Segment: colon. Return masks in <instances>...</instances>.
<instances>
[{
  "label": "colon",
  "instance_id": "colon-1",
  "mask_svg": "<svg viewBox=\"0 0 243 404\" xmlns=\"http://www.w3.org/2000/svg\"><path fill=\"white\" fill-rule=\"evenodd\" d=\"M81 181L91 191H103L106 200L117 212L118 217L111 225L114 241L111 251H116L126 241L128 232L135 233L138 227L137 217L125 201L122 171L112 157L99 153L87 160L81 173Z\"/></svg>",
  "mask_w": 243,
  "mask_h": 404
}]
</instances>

* * *

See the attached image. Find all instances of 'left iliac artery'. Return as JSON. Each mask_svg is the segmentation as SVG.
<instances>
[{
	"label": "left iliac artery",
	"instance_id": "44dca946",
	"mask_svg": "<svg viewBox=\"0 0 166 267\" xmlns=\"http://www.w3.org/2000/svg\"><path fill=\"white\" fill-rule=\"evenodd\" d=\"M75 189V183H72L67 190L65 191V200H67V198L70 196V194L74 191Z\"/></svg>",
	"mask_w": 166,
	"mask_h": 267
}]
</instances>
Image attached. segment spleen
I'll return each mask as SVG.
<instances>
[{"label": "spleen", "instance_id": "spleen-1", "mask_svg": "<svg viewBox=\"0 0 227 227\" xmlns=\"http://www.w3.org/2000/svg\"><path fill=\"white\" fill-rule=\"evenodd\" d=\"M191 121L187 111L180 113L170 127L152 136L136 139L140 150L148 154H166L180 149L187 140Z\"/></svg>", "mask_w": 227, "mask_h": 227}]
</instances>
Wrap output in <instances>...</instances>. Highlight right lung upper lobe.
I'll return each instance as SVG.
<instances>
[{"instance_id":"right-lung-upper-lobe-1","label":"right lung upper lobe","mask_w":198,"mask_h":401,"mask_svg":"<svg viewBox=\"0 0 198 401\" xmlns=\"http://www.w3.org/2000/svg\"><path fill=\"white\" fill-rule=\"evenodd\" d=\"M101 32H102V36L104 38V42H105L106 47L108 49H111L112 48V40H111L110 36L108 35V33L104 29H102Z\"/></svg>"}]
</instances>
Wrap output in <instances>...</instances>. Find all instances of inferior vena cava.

...

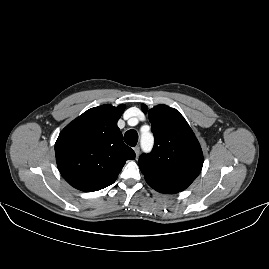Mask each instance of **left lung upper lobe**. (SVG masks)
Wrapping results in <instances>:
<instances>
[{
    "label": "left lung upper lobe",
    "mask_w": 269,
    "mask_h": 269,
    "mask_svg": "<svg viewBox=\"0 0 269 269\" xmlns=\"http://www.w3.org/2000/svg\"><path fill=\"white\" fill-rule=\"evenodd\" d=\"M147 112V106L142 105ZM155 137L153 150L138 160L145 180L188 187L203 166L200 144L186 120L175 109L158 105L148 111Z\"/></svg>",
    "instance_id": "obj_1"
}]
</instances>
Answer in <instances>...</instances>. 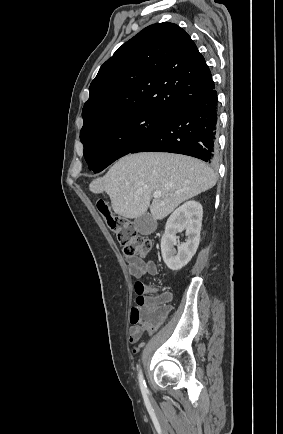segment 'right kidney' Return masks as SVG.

■ **DIRECTIONS FOR THIS TASK**: Please give again the lines above between the line holding "Image attached. segment spleen" and the line holding "Wrap output in <instances>...</instances>. Find", inclusive, exactly as they are and with nothing added.

■ **WRITTEN ANSWER**:
Image attached. segment spleen
I'll return each mask as SVG.
<instances>
[{"label": "spleen", "instance_id": "spleen-1", "mask_svg": "<svg viewBox=\"0 0 227 227\" xmlns=\"http://www.w3.org/2000/svg\"><path fill=\"white\" fill-rule=\"evenodd\" d=\"M191 121L187 111L180 113L170 127L152 136L136 139L140 150L148 154H166L180 149L187 140Z\"/></svg>", "mask_w": 227, "mask_h": 227}]
</instances>
Wrap output in <instances>...</instances>. Highlight right lung upper lobe.
I'll return each instance as SVG.
<instances>
[{"instance_id":"right-lung-upper-lobe-1","label":"right lung upper lobe","mask_w":198,"mask_h":401,"mask_svg":"<svg viewBox=\"0 0 198 401\" xmlns=\"http://www.w3.org/2000/svg\"><path fill=\"white\" fill-rule=\"evenodd\" d=\"M101 32H102V36L104 38V42H105L106 47L108 49H111L112 48V40H111L110 36L108 35V33L104 29H102Z\"/></svg>"}]
</instances>
Wrap output in <instances>...</instances>. Find all instances of inferior vena cava.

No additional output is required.